Und so wurde ich heute morgen wach, oder eher mitten in der Nacht, als ein lautes Schneeräumgerät vor unseren Haus den Gehweg vom Schnee befreite. Es war so laut, dass ich vermute, der Schneeräumgeräteführer muss einen Hörschutztragen, damit er nicht taub wird. Mindestens 30 Minuten fuhr das Ding hin und her, mal leiser werdend, wenn es um die Ecke verschwand, dann wieder mit voller Lautstärke brüllend vor unserem Fenster seinen Dienst versehend. Als ich mich endlich mal aufraffte, zu prüfen, wie spät es dann ist, zeigte mir der Wecker 03.38 Uhr. Unglaublich, Frechheit. Ich frage mich, muss das sein am Samstag?

Dann war endlich Ruhe. Ab und zu war ein Auto zu hören. Anhand der Fahrgeräusche war zu erkennen, dass auf der Strasse keine Schneedecke lag. Es taute, ja, es taute!
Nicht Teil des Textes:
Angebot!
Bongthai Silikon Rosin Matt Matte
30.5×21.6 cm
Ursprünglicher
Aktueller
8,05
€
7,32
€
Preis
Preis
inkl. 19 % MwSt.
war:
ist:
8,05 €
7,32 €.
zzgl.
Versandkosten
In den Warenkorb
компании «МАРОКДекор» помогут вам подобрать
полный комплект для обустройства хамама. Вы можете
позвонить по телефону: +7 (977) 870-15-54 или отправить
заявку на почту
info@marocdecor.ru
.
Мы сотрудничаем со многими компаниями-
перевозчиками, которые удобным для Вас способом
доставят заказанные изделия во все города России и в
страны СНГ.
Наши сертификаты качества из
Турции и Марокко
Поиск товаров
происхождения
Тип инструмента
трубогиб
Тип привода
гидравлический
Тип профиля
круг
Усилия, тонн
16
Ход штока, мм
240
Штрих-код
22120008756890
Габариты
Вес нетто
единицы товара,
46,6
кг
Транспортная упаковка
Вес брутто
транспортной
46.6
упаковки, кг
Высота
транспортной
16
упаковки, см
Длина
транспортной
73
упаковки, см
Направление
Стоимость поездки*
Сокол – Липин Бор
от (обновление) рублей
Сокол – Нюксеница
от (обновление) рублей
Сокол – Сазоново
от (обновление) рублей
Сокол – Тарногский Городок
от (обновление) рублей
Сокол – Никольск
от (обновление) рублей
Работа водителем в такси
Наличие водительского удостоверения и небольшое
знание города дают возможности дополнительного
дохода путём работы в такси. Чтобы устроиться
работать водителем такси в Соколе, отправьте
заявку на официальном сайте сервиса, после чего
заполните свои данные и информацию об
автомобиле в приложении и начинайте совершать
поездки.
Und dann kommen die Kerle mitten in der Nacht und entfernen maximal 3 cm Schnee vom Gehweg wo wahrscheinlich spätestens um 10.00 Uhr alles wieder weg ist.
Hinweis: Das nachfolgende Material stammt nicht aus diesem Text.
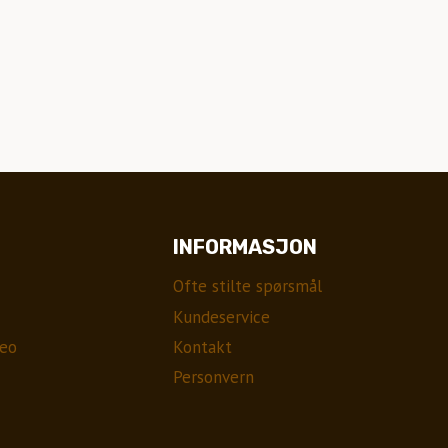
INFORMASJON
Ofte stilte spørsmål
Kundeservice
eo
Kontakt
Personvern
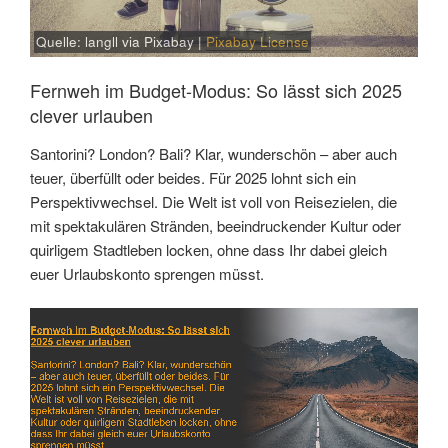
Quelle: langll via Pixabay |
Pixabay License
Fernweh im Budget-Modus: So lässt sich 2025
clever urlauben
Santorini? London? Bali? Klar, wunderschön – aber auch
teuer, überfüllt oder beides. Für 2025 lohnt sich ein
Perspektivwechsel. Die Welt ist voll von Reisezielen, die
mit spektakulären Stränden, beeindruckender Kultur oder
quirligem Stadtleben locken, ohne dass Ihr dabei gleich
euer Urlaubskonto sprengen müsst.
Link
Embed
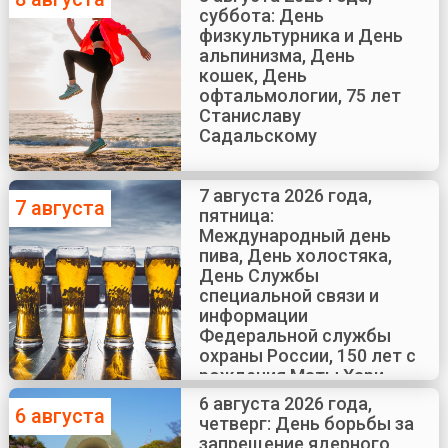
суббота: День
физкультурника и День
альпинизма, День
кошек, День
офтальмологии, 75 лет
Станиславу
Садальскому
7 августа 2026 года,
7 августа
пятница:
Международный день
пива, День холостяка,
День Службы
специальной связи и
информации
Федеральной службы
охраны России, 150 лет с
рождения Маты Хари
6 августа 2026 года,
6 августа
четверг: День борьбы за
запрещение ядерного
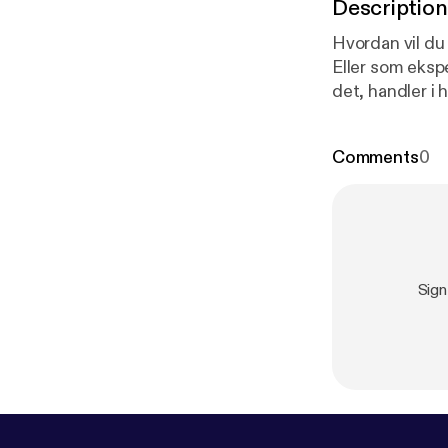
Description
Hvordan vil d
Eller som eksp
det, handler i 
LinkedIn.
Comments
0
Sign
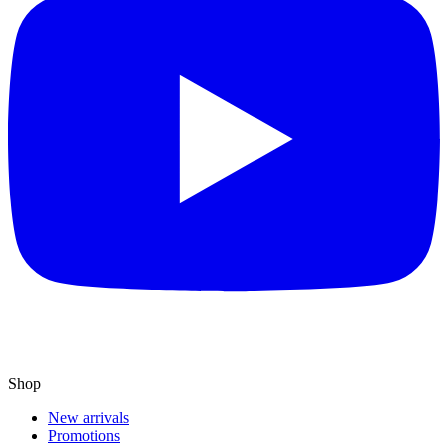
Shop
New arrivals
Promotions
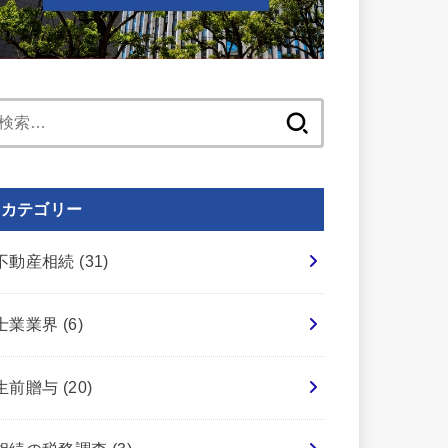
検
索:
カテゴリー
不動産相続
(31)
士業業界
(6)
生前贈与
(20)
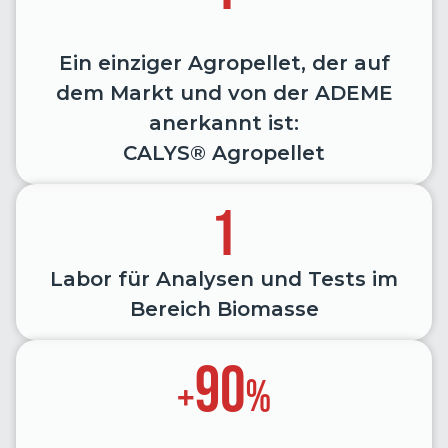
Ein einziger Agropellet, der auf
dem Markt und von der ADEME
anerkannt ist:
CALYS® Agropellet
1
Labor für Analysen und Tests im
Bereich Biomasse
90
+
%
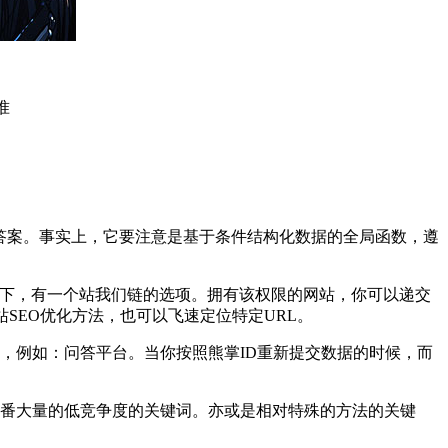
准
出答案。事实上，它要注意是基于条件结构化数据的全局函数，遵
目下，有一个站我们链的选项。拥有该权限的网站，你可以递交
SEO优化方法，也可以飞速定位特定URL。
站对于，例如：问答平台。当你按照熊掌ID重新提交数据的时候，而
一番大量的低竞争度的关键词。亦或是相对特殊的方法的关键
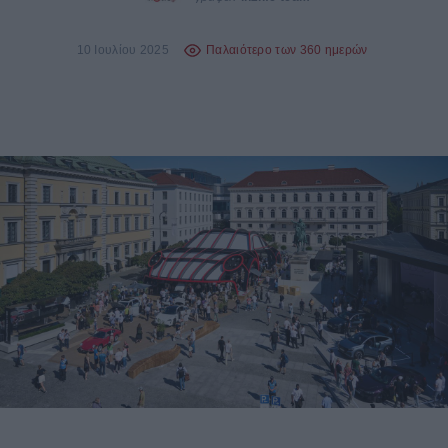
10 Ιουλίου 2025
Παλαιότερο των 360 ημερών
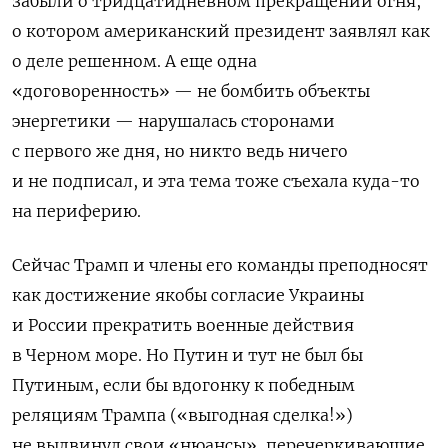
забыли о тридцатидневном прекращении огня,
о котором американский президент заявлял как
о деле решенном. А еще одна
«договоренность» — не бомбить объекты
энергетики — нарушалась сторонами
с первого же дня, но никто ведь ничего
и не подписал, и эта тема тоже съехала куда-то
на периферию.
Сейчас Трамп и члены его команды преподносят
как достижение якобы согласие Украины
и России прекратить военные действия
в Черном море. Но Путин и тут не был бы
Путиным, если бы вдогонку к победным
реляциям Трампа («выгодная сделка!»)
не выдвинул свои «нюансы», перечеркивающие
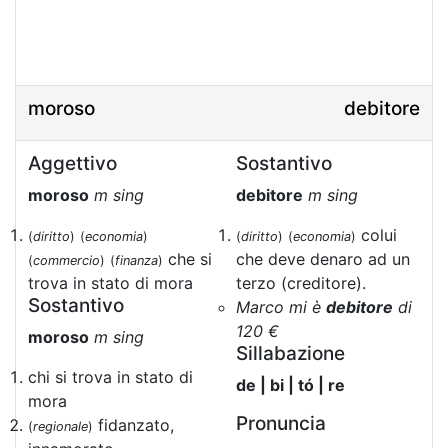
moroso
debitore
Aggettivo
Sostantivo
moroso
m sing
debitore
m sing
colui
(
diritto
)
(
economia
)
(
diritto
)
(
economia
)
che si
che deve denaro ad un
(
commercio
)
(
finanza
)
trova in stato di mora
terzo (creditore).
Sostantivo
Marco mi è
debitore
di
120 €
moroso
m sing
Sillabazione
chi si trova in stato di
de | bi | tó | re
mora
Pronuncia
fidanzato,
(
regionale
)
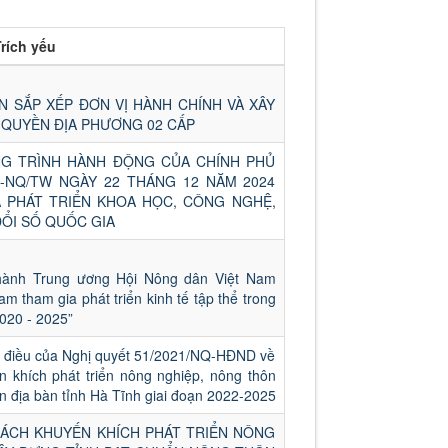
rích yếu
 SẮP XẾP ĐƠN VỊ HÀNH CHÍNH VÀ XÂY
 QUYỀN ĐỊA PHƯƠNG 02 CẤP
G TRÌNH HÀNH ĐỘNG CỦA CHÍNH PHỦ
-NQ/TW NGÀY 22 THÁNG 12 NĂM 2024
Á PHÁT TRIỂN KHOA HỌC, CÔNG NGHỆ,
ĐỔI SỐ QUỐC GIA
hành Trung ương Hội Nông dân Việt Nam
m tham gia phát triển kinh tế tập thể trong
020 - 2025”
số điều của Nghị quyết 51/2021/NQ-HĐND về
n khích phát triển nông nghiệp, nông thôn
n địa bàn tỉnh Hà Tĩnh giai đoạn 2022-2025
SÁCH KHUYẾN KHÍCH PHÁT TRIỂN NÔNG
Eingeschlafen bin ich natürlich nicht wieder, und Bernd auch nicht. Wir versuchten es mit ohne ohne ankuscheln, aber obwohl noch Müdigkeit in uns steckte konnten wir nicht mehr schlafen. Kurz nach 5 Uhr entschieden wir uns dann, aufzustehen. Endlich Wochenende!

Vertane Chance

Das Radio-Hamburg-Hinhörergeräusch ist heute geknackt worden. Der Hörer, der das Geräusch erraten hat, gewann einen Betrag von über 128.000 Euro. Und was war es? Das Entfernen der Staubabdeckung von den Boxen der Musikanlage. Tja, was soll ich sagen? Bernd hatte vor ein paar Tagen die Idee, dass es das sein könnte. Aus welchen Gründen auch immer, wir haben jedenfalls die Idee nicht weiter verfolgt und nicht angerufen. Wahrscheinlich wären wir eh nicht durchgekommen, damit trösten wir uns. Es wäre ärgerlicher gewesen, wenn wir angerufen hätten und nicht durchgekommen wären – wie das ja meistens der Fall ist – und dann hätte uns jemand anderer den Gewinn weggeschnappt.
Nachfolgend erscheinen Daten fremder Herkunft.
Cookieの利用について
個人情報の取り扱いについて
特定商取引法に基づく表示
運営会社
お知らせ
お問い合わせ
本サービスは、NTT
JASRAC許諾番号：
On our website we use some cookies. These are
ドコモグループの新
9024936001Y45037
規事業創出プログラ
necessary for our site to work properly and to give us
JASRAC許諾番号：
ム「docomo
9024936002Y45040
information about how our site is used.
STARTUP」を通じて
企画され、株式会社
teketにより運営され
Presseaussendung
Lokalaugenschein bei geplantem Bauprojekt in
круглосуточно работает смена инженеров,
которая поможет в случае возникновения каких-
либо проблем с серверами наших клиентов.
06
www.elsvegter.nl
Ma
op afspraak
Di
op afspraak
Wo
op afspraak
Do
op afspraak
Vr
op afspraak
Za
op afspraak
Egal, wir freuen und auch ein kleinen Dingen. Und überhaupt: Kein Glück im Spiel aber Glück in der Liebe!

Putzlappennachlese

Auch wenn es Leser gibt, die die Putzlappengeschichte gruselig finden, möchte ich hier noch mal ein paar Informationen über die positiven Reaktionen meiner Kolleginnen veröffentlichen:

1. Steffi hat, nachdem sie von der Party nach Hause kam, ihren Badezimmerspiegel geputzt, mit dem sie schon immer auf Kriegsfuss stand. Heute hat sie eine Nachbestellung aufgeben, nachdem sie ihren Freund und zukünftigen Mann von Jemako-Produkten überzeugen konnte.

2. Britta hat, nachdem sie von der Party nach Hause kam, bis nachts um 2 teilweise ihre Wohnung und diverse Fenster geputzt. Auch von Britta gab es heute eine kleine Nachbestellung.

Ich möchte betonen, dass ich selbst die Produkte nicht als „Vorführerin“ anbiete, sondern hier meiner Begeisterung und die meiner Kolleginnen Ausdruck verleihe.